Chapter 4 Loading Survey Data

4.1 Analysing a survey in R

Further Reading: R for Data Science, Hadley.

4.2 Loading the data

As an example dataset we’ll use the CDC National Health & Nutrition Examination Survey. It’s American, but it’s easier to access than the Health Survey for England.

In RStudio create a new project, start a new script, and create a data/ folder.

Download the demographic data file and the Body Measures data file to your data folder.

We’ll load some libraries and the demographic data:

library(tidyverse)
library(haven)
library(janitor)

# Load demographic data
nhanes <- read_xpt("data/DEMO_J.XPT")

And look at the first few rows:

slice_head(nhanes, n=10) %>% 
  View()
slice_head(nhanes, n=10) %>% 
  DT::datatable()

We need the data dictionary to make sense of this.

4.3 Cleaning the data

Cleaning data is long, and repetitive.

  1. best practise: clean it once, share the clean data. Example
  2. good-enough practise: keep the columns you’re interested in, clean those.

For 1-off analysis (2) is fair and proportionate. For weekly/monthly stats (1) is better - talk to Data Science team about RAP.

4.4 Exploring the data

We’ve already explored the data a little with View. This is perfectly valid.

Hypothetical scenario - a stakeholder wants to know if targeting weight management services at demographics with lower education levels might improve health inequalities.

Education level is in the demographics table, BMI is in the examination table. We want education & participant ID from demographics, to join it with BMI & participant ID from examinations.

(Adult) education level is held in column DMDEDUC2.

# recode Adult education

nhanes <- nhanes %>% 
  mutate(Education = case_when(
    DMDEDUC2 == 1 ~ "Less than 9th grade",
    DMDEDUC2 == 2 ~ "9-11th grade (Includes 12th grade with no diploma)",
    DMDEDUC2 == 3 ~ "High school graduate/GED or equivalent",
    DMDEDUC2 == 4 ~ "Some college or AA degree",
    DMDEDUC2 == 5 ~ "College graduate or above",
    DMDEDUC2 == 7 ~ "Refused",
    DMDEDUC2 == 9 ~ "Don't Know"
  )) %>% 
  select(ID = SEQN, Education)

nhanes %>% 
  slice_head(n=10) %>% 
  DT::datatable()

data dictionary for examination dataset

# Load examination data

exam <- read_xpt("data/BMX_J.XPT") %>% 
  select(ID = SEQN, BMI = BMXBMI)

exam %>% 
  slice_head(n = 10) %>% 
  DT::datatable()

Joining them on ID:

Refresher on joins

nhanes <- left_join(nhanes, exam, by="ID")

nhanes %>% 
  slice_head(n=10) %>% 
  DT::datatable(nhanes)

Keeping people with Education level recorded, & valid BMI:

nhanes %>% 
  filter(!is.na(Education), !is.na(BMI)) %>% 
  select(-ID) %>% 
  group_by(Education) %>% 
  summarise(average_BMI = mean(BMI)) %>% 
  knitr::kable()
Education average_BMI
9-11th grade (Includes 12th grade with no diploma) 29.27825
College graduate or above 28.50249
Don’t Know 31.11250
High school graduate/GED or equivalent 30.13217
Less than 9th grade 29.93982
Refused 30.20000
Some college or AA degree 30.82326

Refresh on filter

Refresh on select

Refresh on grouping & summarising

No obvious relationship there, but I didn’t apply the survey weighting.

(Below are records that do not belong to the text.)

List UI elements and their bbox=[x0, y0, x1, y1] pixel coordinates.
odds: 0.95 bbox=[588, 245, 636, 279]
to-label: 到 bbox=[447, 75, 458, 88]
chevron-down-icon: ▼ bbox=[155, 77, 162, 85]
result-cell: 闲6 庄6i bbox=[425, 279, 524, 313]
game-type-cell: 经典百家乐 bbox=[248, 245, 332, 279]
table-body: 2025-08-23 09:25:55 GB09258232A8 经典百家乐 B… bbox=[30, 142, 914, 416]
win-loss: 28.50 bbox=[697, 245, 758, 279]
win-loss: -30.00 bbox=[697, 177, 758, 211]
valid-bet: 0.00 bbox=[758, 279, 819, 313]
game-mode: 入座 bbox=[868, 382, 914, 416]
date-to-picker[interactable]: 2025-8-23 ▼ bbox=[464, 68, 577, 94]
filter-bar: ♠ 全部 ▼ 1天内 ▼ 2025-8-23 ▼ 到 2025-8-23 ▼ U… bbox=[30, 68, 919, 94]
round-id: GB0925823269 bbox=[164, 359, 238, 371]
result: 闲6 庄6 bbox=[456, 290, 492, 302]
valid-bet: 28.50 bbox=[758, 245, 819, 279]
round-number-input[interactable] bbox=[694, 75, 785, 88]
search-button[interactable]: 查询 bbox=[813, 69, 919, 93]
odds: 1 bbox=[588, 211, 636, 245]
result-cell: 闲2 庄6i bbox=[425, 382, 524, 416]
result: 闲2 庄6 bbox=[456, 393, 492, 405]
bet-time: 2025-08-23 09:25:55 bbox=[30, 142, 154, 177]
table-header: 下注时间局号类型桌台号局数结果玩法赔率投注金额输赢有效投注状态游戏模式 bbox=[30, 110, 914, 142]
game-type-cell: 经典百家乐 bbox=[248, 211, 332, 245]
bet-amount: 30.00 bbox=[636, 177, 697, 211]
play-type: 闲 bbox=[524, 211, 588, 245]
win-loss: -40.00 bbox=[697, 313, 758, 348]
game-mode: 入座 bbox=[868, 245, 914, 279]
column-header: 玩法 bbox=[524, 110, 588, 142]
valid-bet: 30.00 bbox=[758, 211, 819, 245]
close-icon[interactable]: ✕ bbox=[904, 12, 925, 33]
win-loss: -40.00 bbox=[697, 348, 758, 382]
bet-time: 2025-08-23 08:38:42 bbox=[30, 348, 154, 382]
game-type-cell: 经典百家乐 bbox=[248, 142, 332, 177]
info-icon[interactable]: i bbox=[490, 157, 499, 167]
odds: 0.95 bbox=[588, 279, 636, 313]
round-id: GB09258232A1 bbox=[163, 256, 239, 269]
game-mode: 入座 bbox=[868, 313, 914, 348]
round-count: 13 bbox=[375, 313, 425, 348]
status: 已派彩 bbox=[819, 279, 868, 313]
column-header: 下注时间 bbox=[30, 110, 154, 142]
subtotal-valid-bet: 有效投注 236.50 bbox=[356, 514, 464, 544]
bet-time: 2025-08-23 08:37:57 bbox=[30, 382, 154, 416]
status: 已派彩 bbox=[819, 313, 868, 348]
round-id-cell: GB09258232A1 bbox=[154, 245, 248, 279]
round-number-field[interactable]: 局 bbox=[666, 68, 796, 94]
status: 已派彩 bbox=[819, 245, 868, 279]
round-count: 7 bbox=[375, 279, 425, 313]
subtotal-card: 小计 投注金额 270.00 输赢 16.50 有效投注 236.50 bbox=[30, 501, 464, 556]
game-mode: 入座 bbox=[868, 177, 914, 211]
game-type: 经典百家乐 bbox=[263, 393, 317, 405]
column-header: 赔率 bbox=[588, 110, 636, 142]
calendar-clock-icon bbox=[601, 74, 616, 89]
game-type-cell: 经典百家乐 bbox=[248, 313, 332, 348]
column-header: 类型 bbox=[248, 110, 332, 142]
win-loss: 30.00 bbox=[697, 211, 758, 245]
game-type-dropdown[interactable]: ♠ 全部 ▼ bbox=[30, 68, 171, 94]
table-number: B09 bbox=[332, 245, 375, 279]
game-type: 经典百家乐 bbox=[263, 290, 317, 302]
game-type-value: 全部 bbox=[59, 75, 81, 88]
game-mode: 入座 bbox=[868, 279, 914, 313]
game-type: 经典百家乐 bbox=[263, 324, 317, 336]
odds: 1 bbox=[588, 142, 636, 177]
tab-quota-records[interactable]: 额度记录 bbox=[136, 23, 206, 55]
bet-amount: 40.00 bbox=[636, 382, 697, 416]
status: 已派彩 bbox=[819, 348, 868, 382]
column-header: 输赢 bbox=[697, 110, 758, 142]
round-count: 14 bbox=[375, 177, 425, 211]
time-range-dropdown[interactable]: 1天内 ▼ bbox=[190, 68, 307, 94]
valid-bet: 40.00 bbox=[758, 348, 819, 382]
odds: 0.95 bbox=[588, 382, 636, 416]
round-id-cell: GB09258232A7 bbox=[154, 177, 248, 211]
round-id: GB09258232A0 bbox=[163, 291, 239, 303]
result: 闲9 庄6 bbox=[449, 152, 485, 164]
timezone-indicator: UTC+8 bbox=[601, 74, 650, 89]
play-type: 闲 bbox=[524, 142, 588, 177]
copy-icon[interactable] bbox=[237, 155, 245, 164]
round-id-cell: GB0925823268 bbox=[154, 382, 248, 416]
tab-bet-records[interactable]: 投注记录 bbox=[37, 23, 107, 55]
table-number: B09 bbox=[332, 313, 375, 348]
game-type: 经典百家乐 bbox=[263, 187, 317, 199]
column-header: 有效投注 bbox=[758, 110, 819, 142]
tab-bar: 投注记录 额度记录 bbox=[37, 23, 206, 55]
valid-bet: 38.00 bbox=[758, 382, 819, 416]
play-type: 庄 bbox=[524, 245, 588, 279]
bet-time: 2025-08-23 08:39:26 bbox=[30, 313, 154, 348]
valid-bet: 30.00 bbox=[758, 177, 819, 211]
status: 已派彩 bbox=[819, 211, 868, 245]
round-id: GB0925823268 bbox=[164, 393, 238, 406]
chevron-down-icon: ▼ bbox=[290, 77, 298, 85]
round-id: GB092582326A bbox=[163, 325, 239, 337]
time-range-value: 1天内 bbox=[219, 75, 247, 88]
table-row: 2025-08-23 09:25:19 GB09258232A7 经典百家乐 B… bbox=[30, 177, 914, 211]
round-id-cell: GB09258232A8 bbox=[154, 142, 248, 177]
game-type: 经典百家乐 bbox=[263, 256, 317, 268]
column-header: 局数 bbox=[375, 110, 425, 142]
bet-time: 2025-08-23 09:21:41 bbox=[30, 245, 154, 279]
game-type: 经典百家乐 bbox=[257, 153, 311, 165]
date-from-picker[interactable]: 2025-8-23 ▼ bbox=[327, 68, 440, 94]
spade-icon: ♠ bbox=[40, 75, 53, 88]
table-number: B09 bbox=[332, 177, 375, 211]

4.5 Applying survey weighting for exploratory stats

In reality someone has tidied the NHANES data for R, so I’ll load that.

rm(exam, nhanes) # We're not using these data any more, we can remove them from memory.

nhanes <- NHANES::NHANESraw

nhanes %>% 
  slice_head(n=10) %>% 
  DT::datatable()

The survey weighting is WTMEC2YR, and we can summarise with weighted.mean.:

nhanes %>% 
  filter(!is.na(Education), !is.na(BMI)) %>% 
  group_by(Education) %>% 
  summarise(average_BMI = weighted.mean(BMI, WTMEC2YR)) %>% 
  knitr::kable()
Education average_BMI
8th Grade 29.22906
9 - 11th Grade 29.20260
High School 29.40650
Some College 29.17616
College Grad 27.50059

The manual page for weighted.mean can be viewed with ?weighted.mean or F1 when the cursor is inside weighted.mean.

It looks like there’s a distinction between college grads and non-college grads.